Don’t visit a hydroponics store in Kansas or Missouri

Posted by Richard on March 30, 2014

For that matter, it’s probably best if you don’t visit a hydroponics store anywhere. And if you brew tea from loose leaves, you may want to switch to those little pouches with tags attached. Otherwise, you could find yourself undergoing the same ordeal as the Harte family of Johnson County, Kansas.

On April 20, 2012, Bob Harte answered an early-morning knock and found an armed SWAT team outside:

It was 7:30 a.m. when he’d heard a knock at the door and pulled himself out of bed to answer it while his wife and two kids slept.  A SWAT team surrounded his home, and a deputy had a battering ram ready to charge through the door had Bob had not opened it.

The deputies pushed Bob to the floor of the entry way of his home and stood over him with rifles screaming, “Where are the children in the home?” Bob told them they were in their rooms and the deputies ran to find them.

The commotion woke his wife Addie Harte who came downstairs to find out what was going on.

“We just kept saying ‘You’re in the wrong house!’ said Addie.

Deputies searched the sofa and then allowed the family of four to sit on it, in front of their picture window, as armed deputies searched the home. For two hours, the family sat on that sofa, afraid and puzzled as to why deputies were in their home.

The Hartes weren’t shown a search warrant until the search was concluded — that’s the law in Kansas. The cops were looking for “narcotics,” but didn’t find anything. The Hartes wanted to know why their house was raided, but no one would tell them.

Kansas has terrible public records laws. It took a year, an attorney, and $25,000 for the Hartes to learn why they were targeted, and the answer is mind-boggling and chilling. Months earlier, Bob Harte and his son went to a hydroponics store in Kansas City, MO, to get some supplies for his son’s science project. Unbeknownst to him, the Missouri Highway Patrol apparently has nothing better to do than monitor hydroponics stores (because they sell equipment often used by pot growers) and record the license numbers and vehicle descriptions of their customers.

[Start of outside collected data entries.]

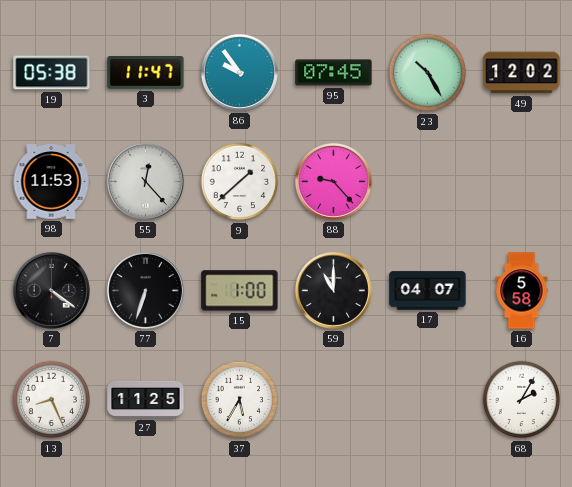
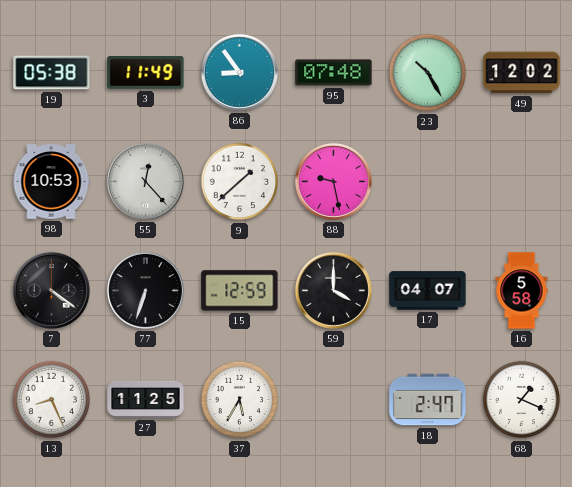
3: 11:47 -> 11:49
86: 9:54 -> 8:54
95: 07:45 -> 07:48
98: 11:53 -> 10:53
88: 9:23 -> 9:28
15: 1:00 -> 12:59
59: 11:00 -> 4:00
18: none -> 2:47
68: 2:05 -> 1:19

Eventually, the information about Harte’s vehicle was conveyed to the Johnson County, KS, sheriff’s office. Deputies were subsequently sent to the Harte home on multiple occasions to rifle through their garbage. That’s where they found Addie Harte’s discarded tea leaves. A field test (notoriously unreliable) identified the tea leaves as marijuana. That led to the raid. The tea leaves were only sent to the crime lab for verification after the raid. Their more accurate test was, of course, negative for marijuana.

The Hartes have filed a federal lawsuit and testified in front of the state legislature trying to get the laws regarding release of police records changed.

“This not what justice in the United States is supposed to be. You shouldn’t have to have $25,000, even $5,000. You shouldn’t have to have that kind of money to find out why people came raiding your house like some sort of police state,” Addie Harte said.

You shouldn’t have your house raided for such bogus reasons like some sort of police state.